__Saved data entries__
========

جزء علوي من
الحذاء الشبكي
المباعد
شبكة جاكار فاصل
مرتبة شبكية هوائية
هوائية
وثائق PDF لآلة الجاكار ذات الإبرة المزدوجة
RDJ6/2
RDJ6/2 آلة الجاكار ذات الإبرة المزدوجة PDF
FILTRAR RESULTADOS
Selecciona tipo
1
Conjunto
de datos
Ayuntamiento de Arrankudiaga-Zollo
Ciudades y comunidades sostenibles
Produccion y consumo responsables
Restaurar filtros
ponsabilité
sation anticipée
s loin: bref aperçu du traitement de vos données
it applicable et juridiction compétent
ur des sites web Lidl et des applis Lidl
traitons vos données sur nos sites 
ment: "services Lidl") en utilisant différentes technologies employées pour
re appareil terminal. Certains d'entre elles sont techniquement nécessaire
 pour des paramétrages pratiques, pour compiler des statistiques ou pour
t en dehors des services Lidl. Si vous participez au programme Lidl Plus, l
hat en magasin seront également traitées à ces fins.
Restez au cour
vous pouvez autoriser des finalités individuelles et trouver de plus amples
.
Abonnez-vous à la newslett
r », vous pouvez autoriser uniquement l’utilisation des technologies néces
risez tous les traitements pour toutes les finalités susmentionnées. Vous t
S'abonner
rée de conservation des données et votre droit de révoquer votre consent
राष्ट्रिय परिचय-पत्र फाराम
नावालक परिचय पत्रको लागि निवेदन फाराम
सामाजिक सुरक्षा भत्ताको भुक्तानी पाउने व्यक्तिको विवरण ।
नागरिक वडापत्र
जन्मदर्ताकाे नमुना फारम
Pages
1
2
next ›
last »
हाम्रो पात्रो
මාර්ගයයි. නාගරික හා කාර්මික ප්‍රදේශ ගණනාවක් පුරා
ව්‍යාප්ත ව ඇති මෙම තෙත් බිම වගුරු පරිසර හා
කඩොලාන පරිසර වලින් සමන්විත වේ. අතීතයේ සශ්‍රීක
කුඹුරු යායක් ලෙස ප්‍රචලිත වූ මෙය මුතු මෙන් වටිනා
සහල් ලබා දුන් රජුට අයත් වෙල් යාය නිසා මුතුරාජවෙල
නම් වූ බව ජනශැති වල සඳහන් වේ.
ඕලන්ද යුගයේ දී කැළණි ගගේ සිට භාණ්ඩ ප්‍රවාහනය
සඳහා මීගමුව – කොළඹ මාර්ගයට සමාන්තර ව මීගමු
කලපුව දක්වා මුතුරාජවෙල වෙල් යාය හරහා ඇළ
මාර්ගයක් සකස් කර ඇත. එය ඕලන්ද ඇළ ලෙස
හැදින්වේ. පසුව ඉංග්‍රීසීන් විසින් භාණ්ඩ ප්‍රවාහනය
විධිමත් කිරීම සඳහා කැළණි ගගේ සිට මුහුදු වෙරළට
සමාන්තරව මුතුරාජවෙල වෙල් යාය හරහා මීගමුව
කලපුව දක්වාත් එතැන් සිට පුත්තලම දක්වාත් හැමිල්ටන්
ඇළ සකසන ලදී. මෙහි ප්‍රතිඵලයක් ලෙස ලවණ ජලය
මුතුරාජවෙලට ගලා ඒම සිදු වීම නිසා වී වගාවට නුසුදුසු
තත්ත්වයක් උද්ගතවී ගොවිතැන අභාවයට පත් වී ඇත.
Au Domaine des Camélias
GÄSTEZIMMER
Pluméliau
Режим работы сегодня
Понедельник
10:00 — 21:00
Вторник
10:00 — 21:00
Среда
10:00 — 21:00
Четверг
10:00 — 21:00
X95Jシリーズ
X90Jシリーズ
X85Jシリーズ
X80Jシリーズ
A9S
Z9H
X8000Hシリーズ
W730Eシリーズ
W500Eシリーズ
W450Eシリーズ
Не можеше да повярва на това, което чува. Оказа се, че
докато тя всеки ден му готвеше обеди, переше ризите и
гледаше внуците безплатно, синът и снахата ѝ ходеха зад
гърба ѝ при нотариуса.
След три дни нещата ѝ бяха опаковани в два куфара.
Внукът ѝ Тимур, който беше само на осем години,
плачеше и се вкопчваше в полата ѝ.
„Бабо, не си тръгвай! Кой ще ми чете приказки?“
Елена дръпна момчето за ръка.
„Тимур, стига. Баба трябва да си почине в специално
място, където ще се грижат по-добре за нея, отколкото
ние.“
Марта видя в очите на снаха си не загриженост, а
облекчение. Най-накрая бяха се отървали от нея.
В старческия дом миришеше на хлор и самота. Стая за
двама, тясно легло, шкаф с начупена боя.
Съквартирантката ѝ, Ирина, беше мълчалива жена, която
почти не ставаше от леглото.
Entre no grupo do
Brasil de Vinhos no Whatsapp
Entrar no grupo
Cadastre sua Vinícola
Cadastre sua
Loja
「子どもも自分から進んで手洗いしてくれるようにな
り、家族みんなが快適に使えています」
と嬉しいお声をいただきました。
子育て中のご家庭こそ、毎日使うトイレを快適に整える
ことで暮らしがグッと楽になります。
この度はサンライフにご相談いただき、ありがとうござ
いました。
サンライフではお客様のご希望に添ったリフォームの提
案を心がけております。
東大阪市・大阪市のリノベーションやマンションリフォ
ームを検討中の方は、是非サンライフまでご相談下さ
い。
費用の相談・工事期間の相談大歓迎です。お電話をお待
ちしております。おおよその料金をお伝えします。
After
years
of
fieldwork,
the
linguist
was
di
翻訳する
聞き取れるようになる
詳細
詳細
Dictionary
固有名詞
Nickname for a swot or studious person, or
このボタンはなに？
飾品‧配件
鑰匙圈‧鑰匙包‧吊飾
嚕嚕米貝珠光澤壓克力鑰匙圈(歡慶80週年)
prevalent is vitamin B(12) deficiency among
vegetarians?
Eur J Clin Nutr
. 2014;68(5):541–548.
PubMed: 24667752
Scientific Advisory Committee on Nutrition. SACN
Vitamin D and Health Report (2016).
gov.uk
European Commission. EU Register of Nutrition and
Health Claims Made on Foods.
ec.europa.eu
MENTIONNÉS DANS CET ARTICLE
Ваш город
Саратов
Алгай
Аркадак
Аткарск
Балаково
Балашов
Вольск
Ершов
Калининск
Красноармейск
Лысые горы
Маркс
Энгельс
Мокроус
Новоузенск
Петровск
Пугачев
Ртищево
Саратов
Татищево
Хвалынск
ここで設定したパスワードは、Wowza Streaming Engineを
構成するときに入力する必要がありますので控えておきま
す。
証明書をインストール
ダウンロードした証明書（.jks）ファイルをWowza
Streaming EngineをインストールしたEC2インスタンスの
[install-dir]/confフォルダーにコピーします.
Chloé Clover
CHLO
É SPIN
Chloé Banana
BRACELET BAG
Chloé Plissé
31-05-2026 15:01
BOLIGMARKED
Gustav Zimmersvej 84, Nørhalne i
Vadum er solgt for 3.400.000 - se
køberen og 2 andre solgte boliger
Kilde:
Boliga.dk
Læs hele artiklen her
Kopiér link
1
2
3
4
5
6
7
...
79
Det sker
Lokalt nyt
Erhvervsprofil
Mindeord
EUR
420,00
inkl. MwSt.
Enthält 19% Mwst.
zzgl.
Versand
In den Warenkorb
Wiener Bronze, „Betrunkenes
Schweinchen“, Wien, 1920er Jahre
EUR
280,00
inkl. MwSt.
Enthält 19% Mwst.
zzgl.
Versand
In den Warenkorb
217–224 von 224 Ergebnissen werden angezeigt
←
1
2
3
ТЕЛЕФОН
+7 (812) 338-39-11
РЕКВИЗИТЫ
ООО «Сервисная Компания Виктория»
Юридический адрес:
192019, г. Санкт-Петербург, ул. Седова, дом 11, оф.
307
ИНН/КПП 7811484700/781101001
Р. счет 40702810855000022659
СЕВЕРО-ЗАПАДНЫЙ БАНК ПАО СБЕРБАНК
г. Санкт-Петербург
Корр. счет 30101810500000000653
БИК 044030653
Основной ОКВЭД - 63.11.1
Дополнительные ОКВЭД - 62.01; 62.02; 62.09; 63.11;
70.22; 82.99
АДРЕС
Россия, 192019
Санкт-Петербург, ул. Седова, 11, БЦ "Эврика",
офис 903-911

========

__To do__
The required answer is the run of lines above, starting at the line with "Au Domaine des Camélias" and ending at the line with "След три дни", reproduced exactly with both ends.

__Exercise response__
Au Domaine des Camélias
GÄSTEZIMMER
Pluméliau
Режим работы сегодня
Понедельник
10:00 — 21:00
Вторник
10:00 — 21:00
Среда
10:00 — 21:00
Четверг
10:00 — 21:00
X95Jシリーズ
X90Jシリーズ
X85Jシリーズ
X80Jシリーズ
A9S
Z9H
X8000Hシリーズ
W730Eシリーズ
W500Eシリーズ
W450Eシリーズ
Не можеше да повярва на това, което чува. Оказа се, че
докато тя всеки ден му готвеше обеди, переше ризите и
гледаше внуците безплатно, синът и снахата ѝ ходеха зад
гърба ѝ при нотариуса.
След три дни нещата ѝ бяха опаковани в два куфара.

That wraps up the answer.